/---

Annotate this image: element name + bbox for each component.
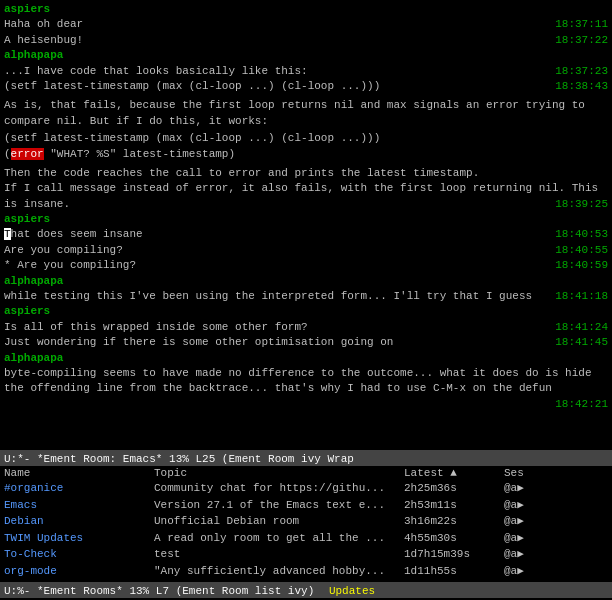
- chat-message: * Are you compiling? 18:40:59: [4, 258, 608, 273]
- room-name[interactable]: #organice: [4, 480, 154, 497]
- room-list-area: Name Topic Latest ▲ Ses #organice Commun…: [0, 466, 612, 582]
- chat-message-username: aspiers: [4, 304, 608, 319]
- room-topic: Unofficial Debian room: [154, 513, 404, 530]
- room-link[interactable]: Debian: [4, 515, 44, 527]
- timestamp: 18:37:23: [555, 64, 608, 79]
- room-topic: [154, 579, 404, 582]
- code-before: (: [4, 148, 11, 160]
- code-text: (setf latest-timestamp (max (cl-loop ...…: [4, 132, 380, 144]
- timestamp: 18:40:55: [555, 243, 608, 258]
- room-latest: 4h55m30s: [404, 530, 504, 547]
- chat-code-line: (setf latest-timestamp (max (cl-loop ...…: [4, 79, 608, 94]
- list-item[interactable]: Emacs Version 27.1 of the Emacs text e..…: [0, 497, 612, 514]
- room-topic: "Any sufficiently advanced hobby...: [154, 563, 404, 580]
- room-name[interactable]: !xbfPHSTwPySgaIeJnz:ma...: [4, 579, 154, 582]
- chat-message-username: aspiers: [4, 2, 608, 17]
- room-name[interactable]: Debian: [4, 513, 154, 530]
- room-latest: 2d3h52m31s: [404, 579, 504, 582]
- col-header-topic: Topic: [154, 467, 404, 479]
- message-text: A heisenbug!: [4, 34, 83, 46]
- chat-message-username: alphapapa: [4, 351, 608, 366]
- modeline-top: U:*- *Ement Room: Emacs* 13% L25 (Ement …: [0, 450, 612, 466]
- room-ses: @a▶: [504, 480, 564, 497]
- list-item[interactable]: To-Check test 1d7h15m39s @a▶: [0, 546, 612, 563]
- chat-message: Are you compiling? 18:40:55: [4, 243, 608, 258]
- room-link[interactable]: #organice: [4, 482, 63, 494]
- list-item[interactable]: org-mode "Any sufficiently advanced hobb…: [0, 563, 612, 580]
- chat-message: byte-compiling seems to have made no dif…: [4, 366, 608, 397]
- username-alphapapa: alphapapa: [4, 352, 63, 364]
- message-text: hat does seem insane: [11, 228, 143, 240]
- chat-message: Just wondering if there is some other op…: [4, 335, 608, 350]
- message-text: byte-compiling seems to have made no dif…: [4, 367, 592, 394]
- timestamp: 18:38:43: [555, 79, 608, 94]
- modeline-bottom: U:%- *Ement Rooms* 13% L7 (Ement Room li…: [0, 582, 612, 598]
- message-text: Then the code reaches the call to error …: [4, 167, 479, 179]
- room-latest: 1d11h55s: [404, 563, 504, 580]
- room-ses: @a▶: [504, 513, 564, 530]
- message-text: Haha oh dear: [4, 18, 83, 30]
- room-link[interactable]: !xbfPHSTwPySgaIeJnz:ma...: [4, 581, 169, 582]
- timestamp: 18:41:24: [555, 320, 608, 335]
- chat-message-username: alphapapa: [4, 274, 608, 289]
- room-ses: @a▶: [504, 563, 564, 580]
- updates-label: Updates: [329, 585, 375, 597]
- username-alphapapa: alphapapa: [4, 49, 63, 61]
- message-text: If I call message instead of error, it a…: [4, 182, 598, 209]
- room-ses: @a▶: [504, 497, 564, 514]
- chat-message: As is, that fails, because the first loo…: [4, 98, 608, 129]
- chat-message: If I call message instead of error, it a…: [4, 181, 608, 212]
- room-latest: 2h25m36s: [404, 480, 504, 497]
- room-topic: Community chat for https://githu...: [154, 480, 404, 497]
- list-item[interactable]: TWIM Updates A read only room to get all…: [0, 530, 612, 547]
- modeline-top-text: U:*- *Ement Room: Emacs* 13% L25 (Ement …: [4, 453, 354, 465]
- error-word: error: [11, 148, 44, 160]
- room-topic: test: [154, 546, 404, 563]
- timestamp: 18:40:59: [555, 258, 608, 273]
- room-topic: A read only room to get all the ...: [154, 530, 404, 547]
- room-name[interactable]: To-Check: [4, 546, 154, 563]
- room-ses: @a▶: [504, 579, 564, 582]
- modeline-bottom-text: U:%- *Ement Rooms* 13% L7 (Ement Room li…: [4, 585, 314, 597]
- timestamp: 18:40:53: [555, 227, 608, 242]
- list-item[interactable]: !xbfPHSTwPySgaIeJnz:ma... 2d3h52m31s @a▶: [0, 579, 612, 582]
- timestamp: 18:37:22: [555, 33, 608, 48]
- chat-message: Is all of this wrapped inside some other…: [4, 320, 608, 335]
- room-name[interactable]: TWIM Updates: [4, 530, 154, 547]
- username-alphapapa: alphapapa: [4, 275, 63, 287]
- timestamp: 18:39:25: [555, 197, 608, 212]
- list-item[interactable]: Debian Unofficial Debian room 3h16m22s @…: [0, 513, 612, 530]
- chat-message-username: alphapapa: [4, 48, 608, 63]
- col-header-latest: Latest ▲: [404, 467, 504, 479]
- list-item[interactable]: #organice Community chat for https://git…: [0, 480, 612, 497]
- chat-error-line: (error "WHAT? %S" latest-timestamp): [4, 147, 608, 162]
- room-topic: Version 27.1 of the Emacs text e...: [154, 497, 404, 514]
- room-name[interactable]: Emacs: [4, 497, 154, 514]
- room-list-header: Name Topic Latest ▲ Ses: [0, 466, 612, 480]
- code-text: (setf latest-timestamp (max (cl-loop ...…: [4, 80, 380, 92]
- message-text: while testing this I've been using the i…: [4, 290, 532, 302]
- room-ses: @a▶: [504, 530, 564, 547]
- room-link[interactable]: To-Check: [4, 548, 57, 560]
- cursor: T: [4, 228, 11, 240]
- room-latest: 1d7h15m39s: [404, 546, 504, 563]
- room-ses: @a▶: [504, 546, 564, 563]
- username-aspiers: aspiers: [4, 305, 50, 317]
- message-text: * Are you compiling?: [4, 259, 136, 271]
- message-text: Are you compiling?: [4, 244, 123, 256]
- chat-message: while testing this I've been using the i…: [4, 289, 608, 304]
- room-name[interactable]: org-mode: [4, 563, 154, 580]
- chat-message: Then the code reaches the call to error …: [4, 166, 608, 181]
- room-latest: 3h16m22s: [404, 513, 504, 530]
- message-text: As is, that fails, because the first loo…: [4, 99, 585, 126]
- col-header-ses: Ses: [504, 467, 564, 479]
- code-after: "WHAT? %S" latest-timestamp): [44, 148, 235, 160]
- chat-message: That does seem insane 18:40:53: [4, 227, 608, 242]
- room-latest: 2h53m11s: [404, 497, 504, 514]
- chat-message: A heisenbug! 18:37:22: [4, 33, 608, 48]
- room-link[interactable]: TWIM Updates: [4, 532, 83, 544]
- message-text: Just wondering if there is some other op…: [4, 336, 393, 348]
- room-link[interactable]: Emacs: [4, 499, 37, 511]
- chat-message: ...I have code that looks basically like…: [4, 64, 608, 79]
- room-link[interactable]: org-mode: [4, 565, 57, 577]
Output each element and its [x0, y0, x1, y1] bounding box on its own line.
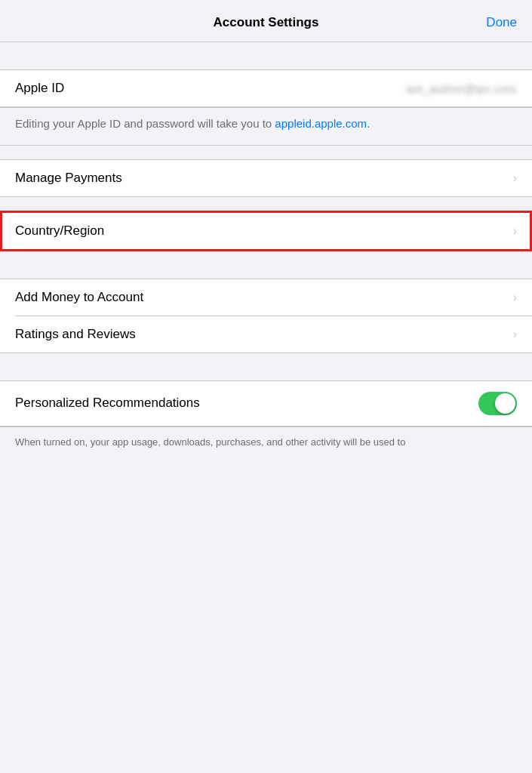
spacer-4 [0, 353, 532, 380]
money-ratings-card: Add Money to Account › Ratings and Revie… [0, 279, 532, 353]
apple-id-link[interactable]: appleid.apple.com [275, 117, 367, 130]
chevron-icon-ratings: › [513, 328, 517, 341]
footer-info: When turned on, your app usage, download… [0, 427, 532, 465]
manage-payments-label: Manage Payments [15, 171, 122, 186]
spacer-3 [0, 251, 532, 279]
info-text-after: . [367, 117, 370, 130]
page-title: Account Settings [214, 15, 319, 30]
chevron-icon: › [513, 171, 517, 185]
add-money-label: Add Money to Account [15, 290, 143, 305]
apple-id-label: Apple ID [15, 81, 64, 96]
manage-payments-row[interactable]: Manage Payments › [0, 160, 532, 196]
top-spacer [0, 42, 532, 69]
recommendations-toggle[interactable] [478, 392, 517, 415]
manage-payments-card: Manage Payments › [0, 159, 532, 197]
spacer-1 [0, 146, 532, 159]
recommendations-card: Personalized Recommendations [0, 380, 532, 427]
header: Account Settings Done [0, 0, 532, 42]
country-region-row[interactable]: Country/Region › [2, 213, 530, 249]
toggle-knob [495, 393, 515, 414]
add-money-row[interactable]: Add Money to Account › [0, 279, 532, 316]
info-text: Editing your Apple ID and password will … [15, 115, 517, 133]
apple-id-card: Apple ID ant_author@ipc.com [0, 69, 532, 107]
footer-info-text: When turned on, your app usage, download… [15, 435, 517, 450]
done-button[interactable]: Done [486, 15, 517, 30]
country-region-wrapper: Country/Region › [0, 211, 532, 251]
info-block: Editing your Apple ID and password will … [0, 107, 532, 146]
apple-id-row: Apple ID ant_author@ipc.com [0, 70, 532, 106]
chevron-icon-money: › [513, 291, 517, 304]
spacer-2 [0, 197, 532, 211]
ratings-label: Ratings and Reviews [15, 327, 136, 342]
info-text-before: Editing your Apple ID and password will … [15, 117, 275, 130]
country-region-label: Country/Region [15, 223, 104, 239]
apple-id-value: ant_author@ipc.com [406, 82, 517, 95]
recommendations-row: Personalized Recommendations [0, 381, 532, 426]
ratings-row[interactable]: Ratings and Reviews › [0, 316, 532, 353]
chevron-icon-country: › [513, 224, 517, 238]
recommendations-label: Personalized Recommendations [15, 396, 478, 411]
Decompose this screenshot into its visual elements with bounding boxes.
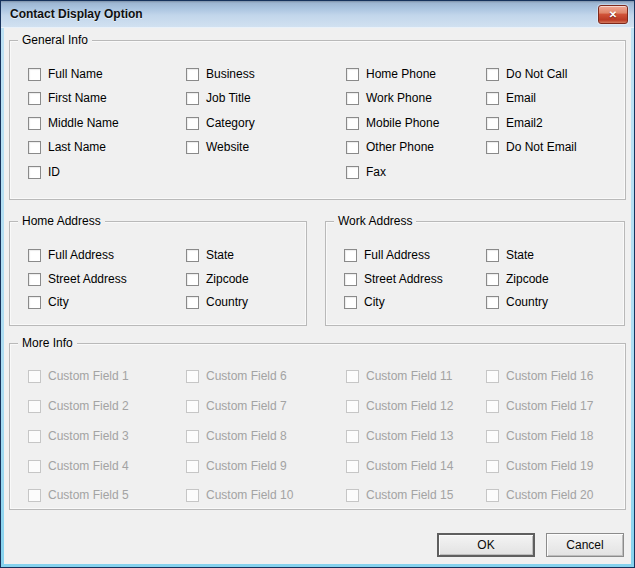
checkbox-do-not-email[interactable]: Do Not Email: [486, 140, 577, 155]
checkbox-box[interactable]: [346, 166, 359, 179]
checkbox-custom-field-8: Custom Field 8: [186, 429, 287, 444]
checkbox-label: Full Address: [48, 248, 114, 263]
checkbox-email[interactable]: Email: [486, 91, 536, 106]
checkbox-work-city[interactable]: City: [344, 295, 385, 310]
checkbox-work-street-address[interactable]: Street Address: [344, 272, 443, 287]
checkbox-box[interactable]: [344, 249, 357, 262]
checkbox-box[interactable]: [186, 92, 199, 105]
checkbox-mobile-phone[interactable]: Mobile Phone: [346, 116, 439, 131]
checkbox-box[interactable]: [186, 296, 199, 309]
checkbox-home-full-address[interactable]: Full Address: [28, 248, 114, 263]
checkbox-fax[interactable]: Fax: [346, 165, 386, 180]
close-button[interactable]: ✕: [598, 5, 628, 24]
checkbox-home-country[interactable]: Country: [186, 295, 248, 310]
checkbox-label: Custom Field 15: [366, 488, 453, 503]
checkbox-label: City: [364, 295, 385, 310]
checkbox-work-zipcode[interactable]: Zipcode: [486, 272, 549, 287]
cancel-button[interactable]: Cancel: [546, 533, 624, 557]
checkbox-box[interactable]: [186, 117, 199, 130]
checkbox-label: Do Not Email: [506, 140, 577, 155]
checkbox-box[interactable]: [486, 92, 499, 105]
title-bar[interactable]: Contact Display Option ✕: [1, 1, 634, 28]
checkbox-box[interactable]: [486, 249, 499, 262]
checkbox-custom-field-6: Custom Field 6: [186, 369, 287, 384]
group-label-home-address: Home Address: [18, 214, 105, 229]
checkbox-label: Full Address: [364, 248, 430, 263]
checkbox-box: [346, 400, 359, 413]
checkbox-box[interactable]: [486, 296, 499, 309]
checkbox-home-street-address[interactable]: Street Address: [28, 272, 127, 287]
checkbox-box[interactable]: [346, 141, 359, 154]
group-more-info: More Info Custom Field 1 Custom Field 2 …: [9, 343, 626, 510]
checkbox-work-phone[interactable]: Work Phone: [346, 91, 432, 106]
checkbox-work-country[interactable]: Country: [486, 295, 548, 310]
checkbox-box[interactable]: [186, 249, 199, 262]
checkbox-box[interactable]: [486, 141, 499, 154]
checkbox-do-not-call[interactable]: Do Not Call: [486, 67, 567, 82]
checkbox-label: Email2: [506, 116, 543, 131]
checkbox-box[interactable]: [28, 117, 41, 130]
checkbox-box[interactable]: [186, 141, 199, 154]
checkbox-box: [28, 400, 41, 413]
checkbox-box[interactable]: [344, 273, 357, 286]
checkbox-box[interactable]: [486, 117, 499, 130]
checkbox-label: ID: [48, 165, 60, 180]
checkbox-label: Custom Field 4: [48, 459, 129, 474]
checkbox-label: First Name: [48, 91, 107, 106]
checkbox-website[interactable]: Website: [186, 140, 249, 155]
checkbox-box[interactable]: [28, 296, 41, 309]
checkbox-box[interactable]: [486, 68, 499, 81]
checkbox-label: Middle Name: [48, 116, 119, 131]
checkbox-box: [28, 370, 41, 383]
checkbox-home-phone[interactable]: Home Phone: [346, 67, 436, 82]
checkbox-business[interactable]: Business: [186, 67, 255, 82]
checkbox-work-full-address[interactable]: Full Address: [344, 248, 430, 263]
checkbox-label: Custom Field 1: [48, 369, 129, 384]
checkbox-box[interactable]: [346, 92, 359, 105]
checkbox-box[interactable]: [344, 296, 357, 309]
checkbox-first-name[interactable]: First Name: [28, 91, 107, 106]
checkbox-last-name[interactable]: Last Name: [28, 140, 106, 155]
checkbox-label: Custom Field 18: [506, 429, 593, 444]
checkbox-label: Email: [506, 91, 536, 106]
checkbox-box[interactable]: [28, 166, 41, 179]
checkbox-box[interactable]: [346, 117, 359, 130]
checkbox-custom-field-20: Custom Field 20: [486, 488, 593, 503]
checkbox-home-city[interactable]: City: [28, 295, 69, 310]
checkbox-label: Custom Field 17: [506, 399, 593, 414]
checkbox-box[interactable]: [186, 68, 199, 81]
checkbox-job-title[interactable]: Job Title: [186, 91, 251, 106]
checkbox-custom-field-12: Custom Field 12: [346, 399, 453, 414]
checkbox-box[interactable]: [28, 68, 41, 81]
checkbox-box[interactable]: [346, 68, 359, 81]
checkbox-email2[interactable]: Email2: [486, 116, 543, 131]
ok-button[interactable]: OK: [437, 533, 535, 557]
checkbox-label: Category: [206, 116, 255, 131]
checkbox-box[interactable]: [28, 92, 41, 105]
checkbox-box[interactable]: [28, 249, 41, 262]
checkbox-work-state[interactable]: State: [486, 248, 534, 263]
checkbox-full-name[interactable]: Full Name: [28, 67, 103, 82]
checkbox-box: [186, 430, 199, 443]
checkbox-custom-field-7: Custom Field 7: [186, 399, 287, 414]
checkbox-custom-field-18: Custom Field 18: [486, 429, 593, 444]
checkbox-box: [486, 400, 499, 413]
checkbox-home-state[interactable]: State: [186, 248, 234, 263]
checkbox-box[interactable]: [486, 273, 499, 286]
checkbox-box[interactable]: [28, 273, 41, 286]
checkbox-home-zipcode[interactable]: Zipcode: [186, 272, 249, 287]
checkbox-label: Custom Field 7: [206, 399, 287, 414]
checkbox-category[interactable]: Category: [186, 116, 255, 131]
checkbox-middle-name[interactable]: Middle Name: [28, 116, 119, 131]
checkbox-other-phone[interactable]: Other Phone: [346, 140, 434, 155]
close-icon: ✕: [609, 10, 617, 20]
checkbox-label: Country: [206, 295, 248, 310]
group-label-general-info: General Info: [18, 33, 92, 48]
checkbox-label: Custom Field 19: [506, 459, 593, 474]
checkbox-custom-field-4: Custom Field 4: [28, 459, 129, 474]
checkbox-box[interactable]: [186, 273, 199, 286]
checkbox-box: [28, 430, 41, 443]
checkbox-label: State: [206, 248, 234, 263]
checkbox-id[interactable]: ID: [28, 165, 60, 180]
checkbox-box[interactable]: [28, 141, 41, 154]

\---

## WORK INSTRUCTION
Once you have found every line above holding the word "card", copy those lines.

## ANSWER SPACE
money-ratings-card: Add Money to Account › Ratings and Revie… [0, 279, 532, 353]
manage-payments-card: Manage Payments › [0, 159, 532, 197]
recommendations-card: Personalized Recommendations [0, 380, 532, 427]
apple-id-card: Apple ID ant_author@ipc.com [0, 69, 532, 107]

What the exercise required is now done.